The Tuscan stretch of the Via Francigena, the ancient road and pilgrim route beginning in Canterbury, England, and ending in Rome, is filled with picture-perfect Tuscany moments: from the beaches of Versilia to art cities like Lucca and Siena to the vineyards and historic hamlets of the countryside, walking the Via Francigena in Tuscany means experiencing the best of the region in a deeper, slower, more intimate way.
In the Middle Ages, the Via Francigena was the major pilgrimage route to Rome from the north of Europe. Today, it is used by modern-day ‘pilgrims’ who appreciate the chance to discover the world on foot.

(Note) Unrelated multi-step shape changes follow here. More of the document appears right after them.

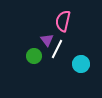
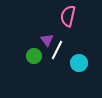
pink semicircle: moved 5 px right, 5 px up
white line: moved 1 px down
cyan circle: moved 2 px left, 1 px up
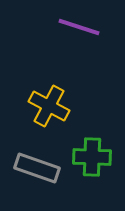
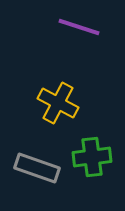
yellow cross: moved 9 px right, 3 px up
green cross: rotated 9 degrees counterclockwise
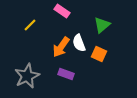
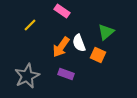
green triangle: moved 4 px right, 7 px down
orange square: moved 1 px left, 1 px down
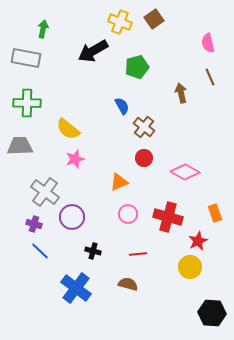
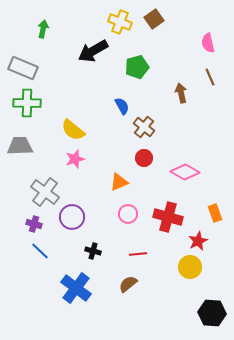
gray rectangle: moved 3 px left, 10 px down; rotated 12 degrees clockwise
yellow semicircle: moved 5 px right, 1 px down
brown semicircle: rotated 54 degrees counterclockwise
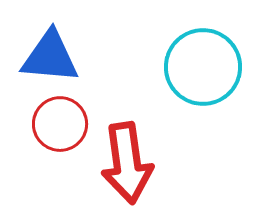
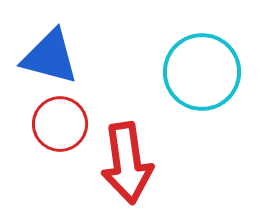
blue triangle: rotated 10 degrees clockwise
cyan circle: moved 1 px left, 5 px down
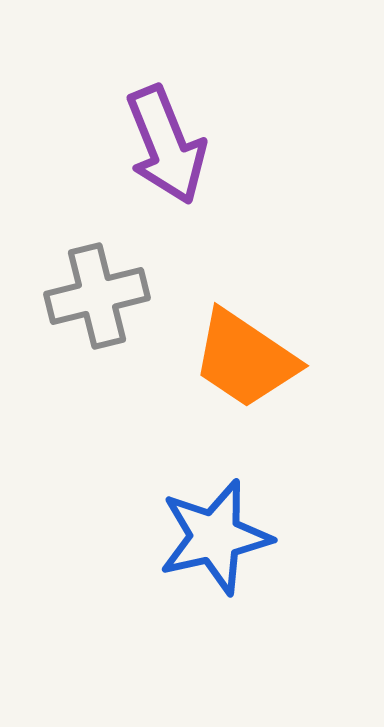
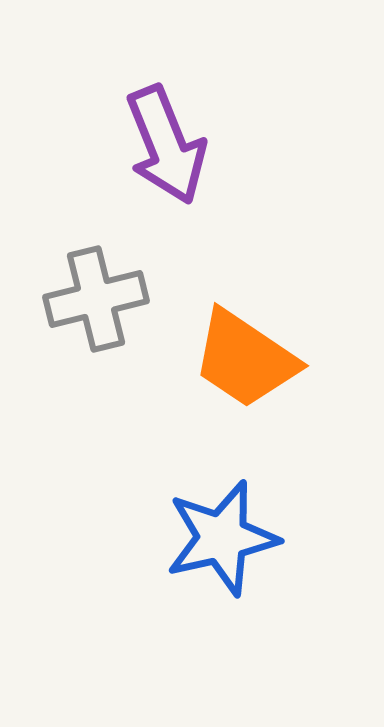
gray cross: moved 1 px left, 3 px down
blue star: moved 7 px right, 1 px down
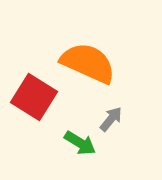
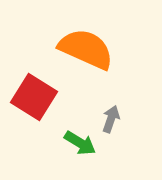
orange semicircle: moved 2 px left, 14 px up
gray arrow: rotated 20 degrees counterclockwise
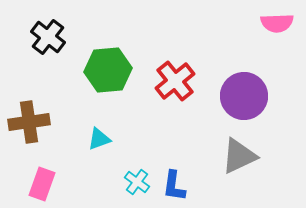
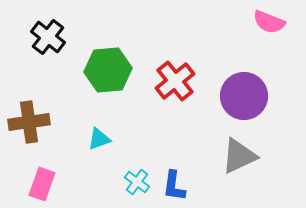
pink semicircle: moved 8 px left, 1 px up; rotated 24 degrees clockwise
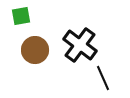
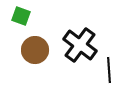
green square: rotated 30 degrees clockwise
black line: moved 6 px right, 8 px up; rotated 20 degrees clockwise
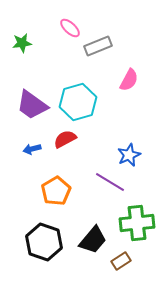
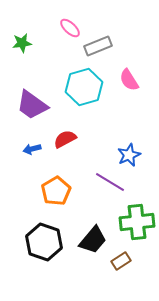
pink semicircle: rotated 120 degrees clockwise
cyan hexagon: moved 6 px right, 15 px up
green cross: moved 1 px up
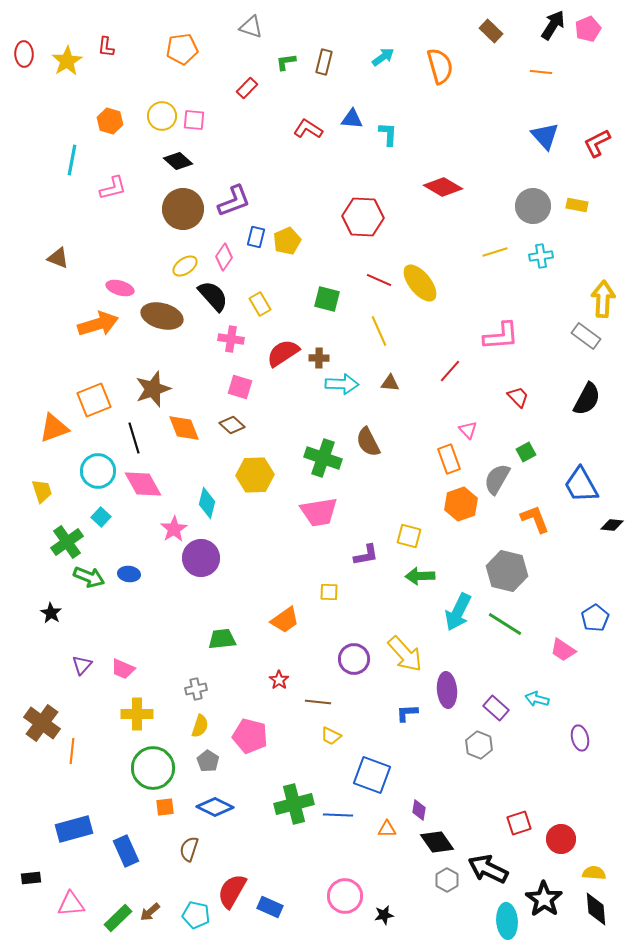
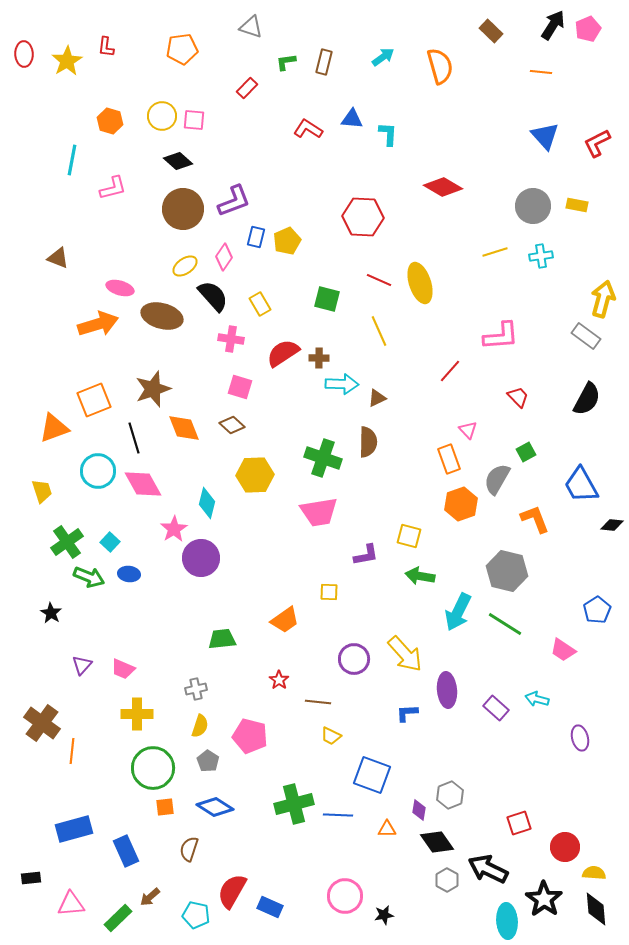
yellow ellipse at (420, 283): rotated 21 degrees clockwise
yellow arrow at (603, 299): rotated 12 degrees clockwise
brown triangle at (390, 383): moved 13 px left, 15 px down; rotated 30 degrees counterclockwise
brown semicircle at (368, 442): rotated 152 degrees counterclockwise
cyan square at (101, 517): moved 9 px right, 25 px down
green arrow at (420, 576): rotated 12 degrees clockwise
blue pentagon at (595, 618): moved 2 px right, 8 px up
gray hexagon at (479, 745): moved 29 px left, 50 px down; rotated 16 degrees clockwise
blue diamond at (215, 807): rotated 6 degrees clockwise
red circle at (561, 839): moved 4 px right, 8 px down
brown arrow at (150, 912): moved 15 px up
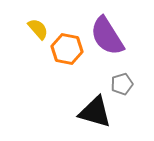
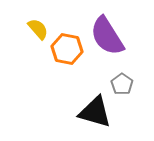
gray pentagon: rotated 20 degrees counterclockwise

The Tuscan stretch of the Via Francigena begins at the Cisa Pass, a mountain pass that divides the Ligurian and Tuscan Apennines, and ends at Siena. It takes eleven days to complete, with an average walking time of six and a half hours and a daily mileage that varies from 15 to 35 kilometers, on trails, as well as dirt and paved roads; you will walk wild stretches, pass by chestnut trees, cypresses, little-known ancient villages, and along the banks of rivers crossed by stone bridges that date back to the Middle Ages, when they were built to help pilgrims proceed on their way to St. Peter’s Basilica in Rome, where the route still ends today.
Some of the places touched by the itinerary include the Lunigiana, a mountainous area traversed by the Magra river, with views of the Apuan Alps and the Apennines, and the archeological site of Luni, an ancient Roman port; lovely Lucca, with its well-preserved Renaissance walls and cobblestone streets; picturesque San Miniato, located on top of three small hills dominating the lower Arno Valley; the Val d’Elsa, rich with castles, abbeys and fortresses; San Gimignano, Monteriggioni, and finally Siena.